What you do is totally voodoo to me.

I do appreciate it!

Quote:

Originally Posted by AZTheta (Post 2454572)

What you do is totally voodoo to me.

My first instinct was to respond that it's not as complicated as it seems... but it probably is. I've just been doing this stuff for so long that much of it has become second nature.

Quote:

Originally Posted by John (Post 2454551)

I'll post details regarding these other issues either later tonight or tomorrow.

So...

The forum software we use here at GC, similar to most forum type software, uses the MySQL database software. MySQL, at least when this version of the forum software we are on was developed, defaulted to the MyISAM database storage engine.

And it turns out that the MyISAM database storage engine is not particularly resilient to sudden power loss as has happened with GC's server quite a few times in the past month.

Essentially, if the database server was in the process of saving any pertinent information when the power was disrupted, only part of the data may have saved and the other part lost/corrupted. Which may or may not cause corruption to various important data in the database.

Up until March 1st this, as far as I can tell, wasn't a big issue since problems seemed to always impact non essential areas of the database. But, on March 1st the two reboots crashed the user database table. After checking with the forum software developer, this sort of crash (despite being "repaired" using MySQL's repair functions) may have corrupted some GCer account records which may then not be recoverable and for impacted accounts, they would need to start a new account.

I'm definitely not okay with that, so will be doing everything I can to ensure GC data is minimally impacted once all the server issues are sorted out. Nobody has emailed me so far about problems accessing their GC account, so maybe no account corruptions so far.

Also, I don't know for certain that the MySQL repair functions leave data without issues untouched. So maybe there is data corruption that is currently undetected. This is something that I'll be looking into.

---

What I'll be doing:

1. Stabilizing the GC hosting environment.

Currently I'm waiting for the datacenter to replace a faulty/failing power strip/distribution unit. After that I'll test the server hardware to determine if these problems are due to the server going bonkers or if it's the datacenter's PDU that caused the problems.

2. I've been researching what changes to make and I will either reinstall the current server or setup a new server in such a way where GC's database will be resilient (or at least significantly more resilient) to future power disruptions.

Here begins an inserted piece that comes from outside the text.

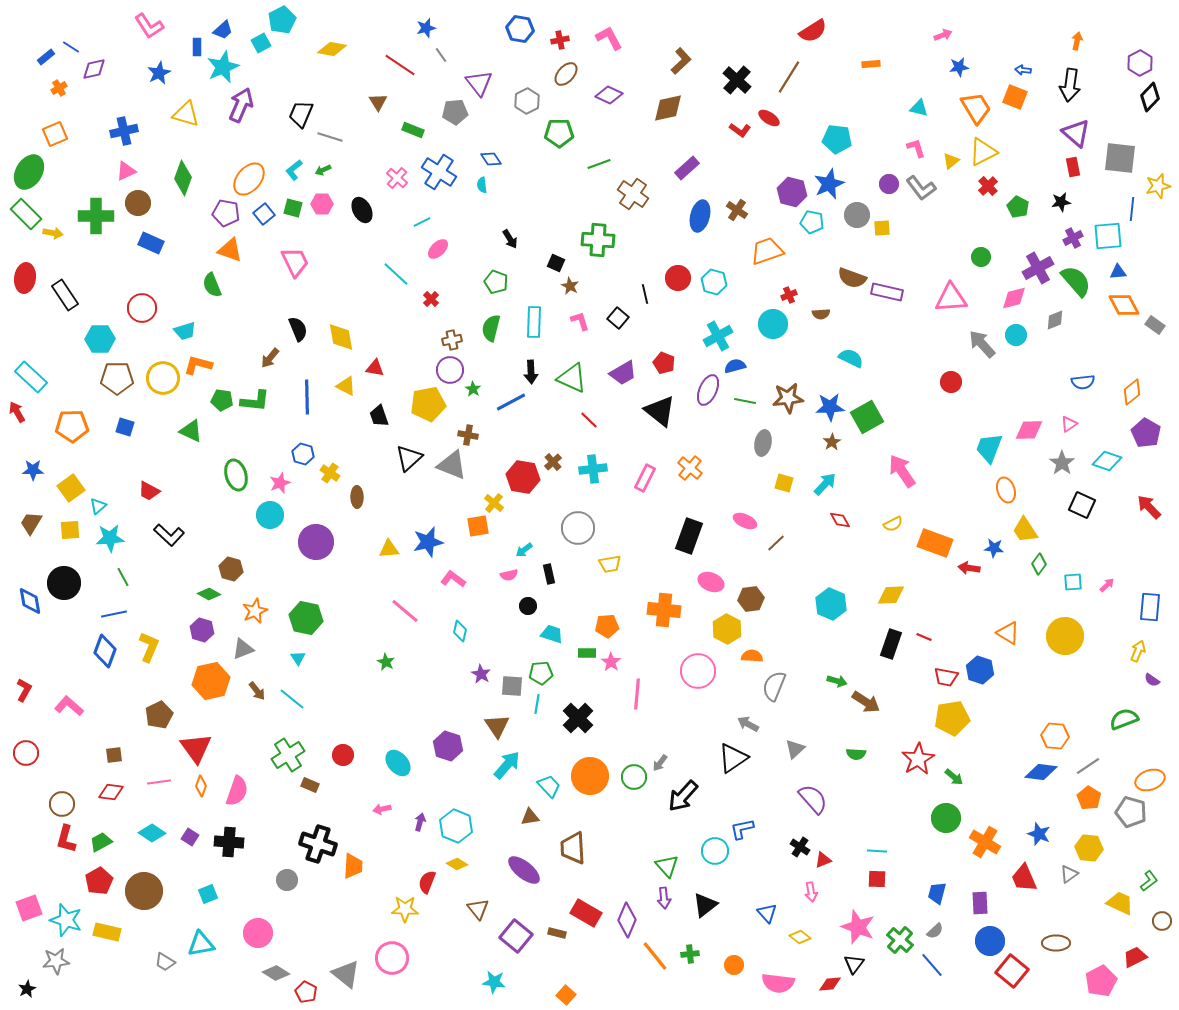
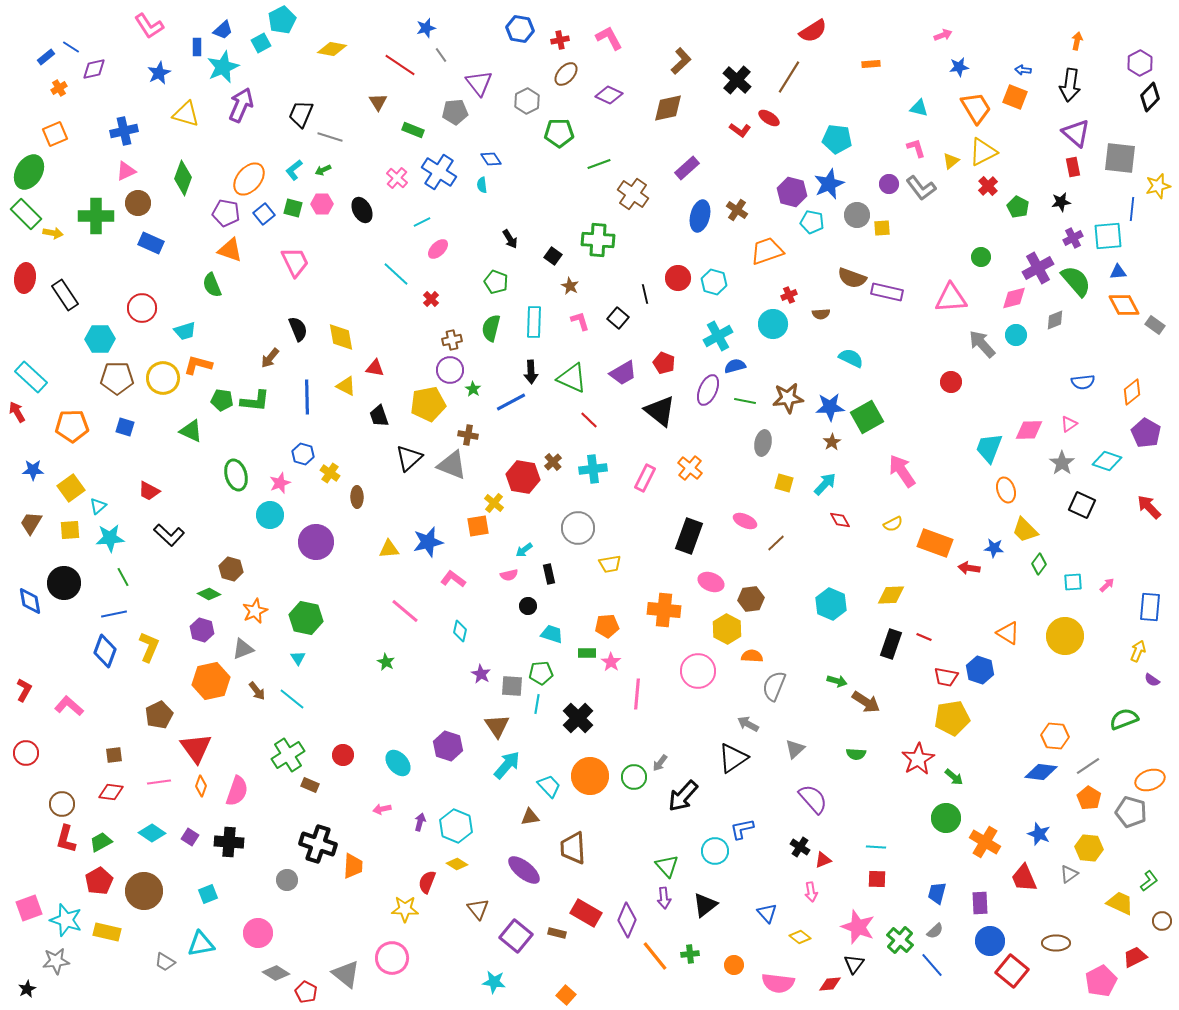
black square at (556, 263): moved 3 px left, 7 px up; rotated 12 degrees clockwise
yellow trapezoid at (1025, 530): rotated 12 degrees counterclockwise
cyan line at (877, 851): moved 1 px left, 4 px up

3. Possible data corruption. I'll try to determine if there is data corruption. If not, then we should be good from that point. However, if there is data corruption I might restore the last trusted database backup (which is from just before the first hard reboot back in December) and will merge all of the new stuff from then to current back into that known good copy of the database.

What that will do is limit any potential resulting data corruption issues to only the past 3 months rather than the entire history of GC.

Unsure about that part but it's something I'm considering.

---

And one last piece of info in this extra long message:

Code:

# ls -f | wc -l

1160443

That's a Linux command to list the number of files in a directory. That number (1,160,443) is the number of database email error messages that have been sent to an email account on the server related to all these issues. Probably just from the times immediately after the reboots and before I repaired the database. I haven't seen that number increase for hours, so chances are it might mean there aren't any (or aren't many) lingering database problems due to the reboots.

All those emails also aren't likely unique errors. There may just be a few dozen errors each repeated thousands of times each. If it becomes necessary for me to look through the errors I'll write a software program to sort through all that and return just one message for each unique error.

---

That's it for now. Thanks for staying tuned in to GC!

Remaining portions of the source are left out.